Monday, June 1, 2009

California Fades, Ninth Circuit Ascending

As the dust settles on last week's CA S Court ruling upholding both 18,000 same sex marriages and Prop 8, the legal LGBT community and allies are uncertain about and feel the Boies/Olson federal lawsuit is premature.

I consulted a former political science professor of mine at UC Santa Barbara, Dr. Gayle Binion. She said that if the strategy is to go to the S Court, she doubts the justices will support gay marriage as a 14th Amendment right unless Sotomayor and two others are confirmed during Obama's time. Otherwise, it will become a precedent that needs to be overturned.

A unified statement of several LGBT organizations also expresses caution about such risky actions:

They say: "Pushing the federal government with multiple lawsuits before we
have a critical mass of states recognizing same-sex relationships or suing in states where the courts aren’t ready is likely to lead to bad rulings. Bad rulings will make it much more difficult for us to win marriage, and will certainly make it take much longer."

In response to this question, 4. Shouldn’t we try to bring a federal case and get it to the U.S. Supreme Court as soon as possible to settle the issue once and for all?, this group is clear.
"No. The history is pretty clear: the U.S. Supreme Court typically does not get too far ahead of either public opinion or the law in the majority of states. For example, few states still had laws
requiring racial segregation or outlawing interracial marriage by the time the Court struck those laws down. Most states had already struck down or repealed their own laws against same-sex intimacy when the Supreme Court finally invalidated Texas's law."

Dr. Binion added: "The Boies/Olson strategy could be to get a sympathetic judgment from the 9th Circuit, indeed possible if they draw the right judges, then worry about what will happen (i.e. the S. Ct. would then likely take the case.) If the 9th Circuit holds that Prop 8 violates the US Constitution (perhaps both on Equal Protection and substantive Due Process grounds, then it would be the law for all of the 9th Cir. states unless/until the S.Ct. reverses or "stays" the ruling, while it decides whether to grant cert."

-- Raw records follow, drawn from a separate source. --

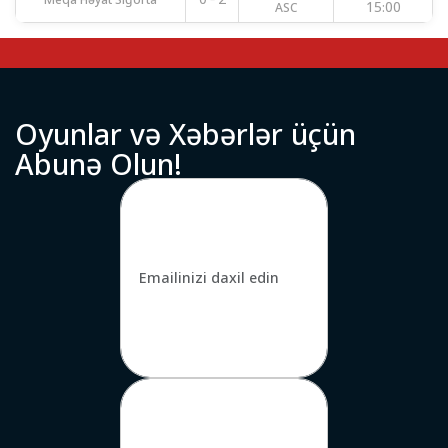
ASC
15:00
O
y
u
n
l
a
r
v
ə
X
ə
b
ə
r
l
ə
r
ü
ç
ü
n
A
b
u
n
ə
O
l
u
n
!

I'm not happy that these two presumably straight white men did not seem to collaborate with the leading voices in the movement in taking their actions. It makes me wonder if they are seeking to be the heros themselves or seek the best path to victory with those who have been walking it for a long time.

CA S. Court's Deference to Voters

Many agree that it's easy for voters to amend the California constitution.

I used to think that a lack of clarity in the legislative process on what was a revision and what was an amendment was the problem, but now I think it's the CA S. Court's own fault.

This LA Times article outlines how the Court defines it, saying that
UC Davis law professor Vikram Amar agreed, saying the court defined an illegal revision as a measure that changes the structure of government, not one that takes away individual rights.
In her separate concurring opinion, Associate Justice Kathryn Mickle Werdegar said that the ruling's definition of revision was too inflexible.

And get this, from Bruce Cain at UC Berkeley
While there is in principle an important legal distinction between a revision and an amendment with respect to the quantity and quality of proposed changes, the reality is that the California courts have not been very concerned about enforcing the line between them.
Cain also pointed out that even Prop 140, which imposed term limits on the state legislature, was not considered a major change.

In the May 27, 2009 ruling upholding Prop 8, Chief Justice wrote:
"If the process for amending the constitution is to be restricted, this is an effort that the people themselves may undertake."
This seems ludicrous. Will the voters really vote to give themselves less power?

Conclusion: While the Court acted boldly in May's decision allowing same-sex marriages, let's not expect much more from them in terms of protections of minority rights; they will defer to the voters every time. And as such, they are not an adequate check or balance against the tyranny of the majority.